まず、法人の代表者が変更した場合、様々な手続きがある中で一番最初にやるべきことは登記です。登記が完了したあとに税務署や年金事務所に手続きすることになります。

登記の変更の時の注意点としては「印鑑カード」です。「印鑑カード」は以前のものを引き継ぐのか、新しく発行するのかというのがあります。「印鑑カード」とは印鑑証明書などを発行する際に必要なものです。前代表者の親族が代表者を引き継ぐ場合には、印鑑カードも引き継ぐ形を取ることが多いと思います。そうでないようなケースの場合、新たに印鑑カードを発行することになるでしょう。

この印鑑カードのことを記載した「印鑑届」のほか、代表者変更の登記には株式会社であれば「株主総会議事録」や「株主リスト」、旧代表者が辞任して代表者が変更するのであれば「辞任届」が必要となります。そのほかに、新代表の印鑑証明書も必要となります。

さて、無事に代表者変更の登記が済んだとします。そうなると、次に、税務署や都税(県税・府税)事務所、市町村への届け出をするという流れになります。

税務署、都税(県税・府税)事務所、市役所といった税務関係の届け出は税務署だけ少し違います

税務署は「異動届」というのを出してそれで終わりです。付書類は特に必要ありません。

一方で、都税(府税・県税)事務所や市役所は変更後の登記簿謄本を添付して出します

添付資料に登記簿謄本が必要かどうかの点が変わってきますので注意しましょう。

さらに、社会保険に加入していたのなら、社会保険の「事業所関係変更(訂正)届」というのを出さないといけません。

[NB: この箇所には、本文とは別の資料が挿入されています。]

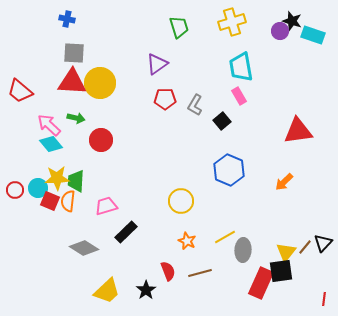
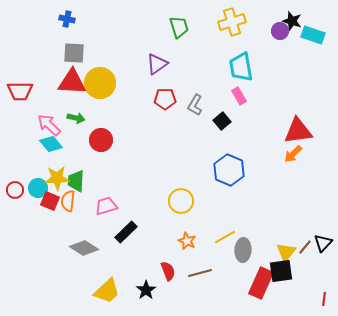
red trapezoid at (20, 91): rotated 40 degrees counterclockwise
orange arrow at (284, 182): moved 9 px right, 28 px up
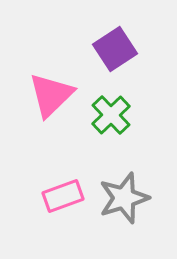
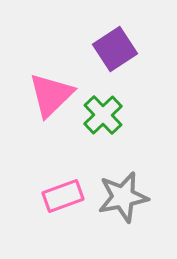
green cross: moved 8 px left
gray star: moved 1 px left, 1 px up; rotated 6 degrees clockwise
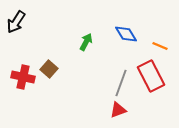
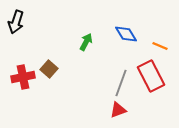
black arrow: rotated 15 degrees counterclockwise
red cross: rotated 25 degrees counterclockwise
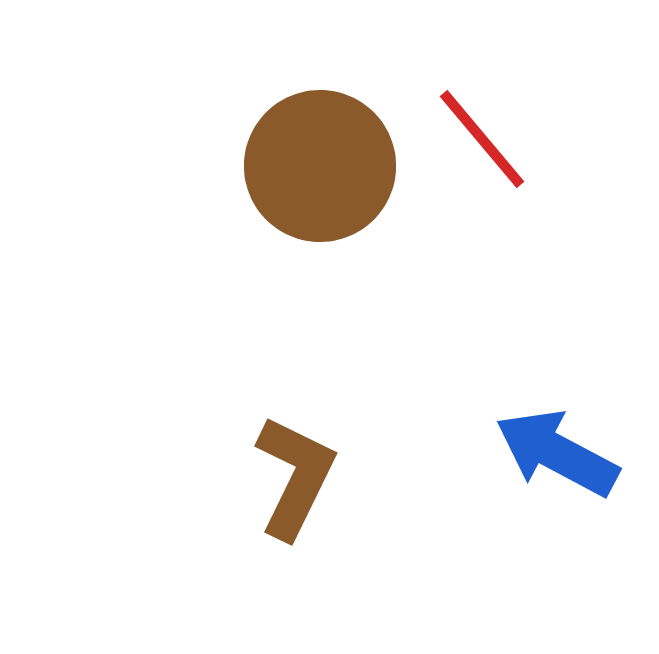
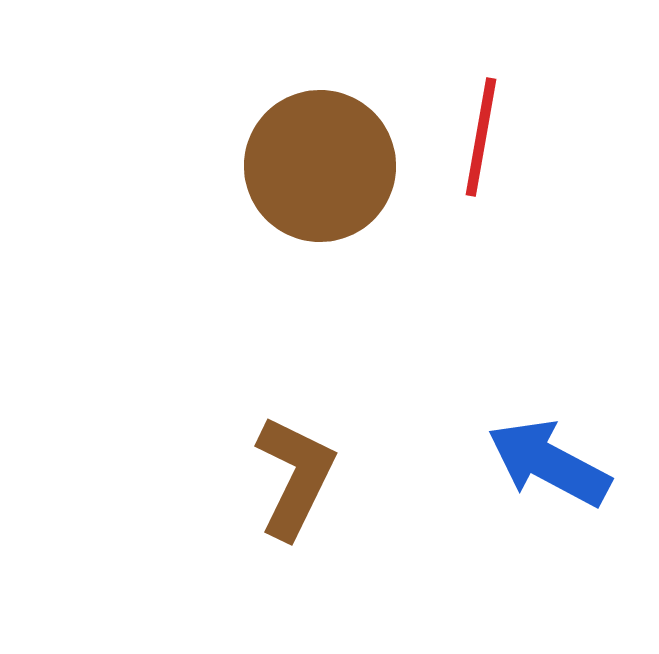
red line: moved 1 px left, 2 px up; rotated 50 degrees clockwise
blue arrow: moved 8 px left, 10 px down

事実が発生した日から5日以内となっていますが、登記簿謄本を添付しないといけないので、実際上は登記が完了してから手続きをすることになります。代表者変更の登記が済んだら早めに手続きすればいいでしょう。

それから、労働保険(労災保険や雇用保険)ですが、これは特に手続きは必要ありません。労働保険は代表者が誰というのは特に届け出を必要としていないのです。

ちょっと意外に思うかもしれませんが、手続きをしようとして届け出の方法がないのでそれで気づくかもしれません。労働保険は届け出しないという点も注意しましょう。

あとは、役所ではないですが、銀行などにも登記簿謄本の写しを通常は出すことになるはずです。これは銀行側からたぶん言われます。以前は通帳には「株式会社○○代表取締役○○」と代表者の名前まで入れていましたが、現在は会社名だけです。ですが、銀行は変更後の登記簿謄本を出すように言うのではないかと思います。

ちなみにですが、登記簿謄本というのは「全部履歴事項証明書のことです。たまに顧問先の社長さんから登記簿謄本って全部履歴事項証明書のことですか、と聞かれます。そうです。正式名称は全部履歴事項証明書です。同じことだと理解しておいてください。

また、たとえば結婚して姓が変わったりした場合も代表者の変更と同じ扱いとなります。手続き的には同じような手続きとなります。

ただ、登記に関しては姓の変更は株主総会議事録は必要ないです。代表者の変更といっても姓が変わっただけなのだったらそもそも株主総会を開いて承認を得るようなことではないですからね。

ということで、今日は代表者が変更した場合の手続きの話でした。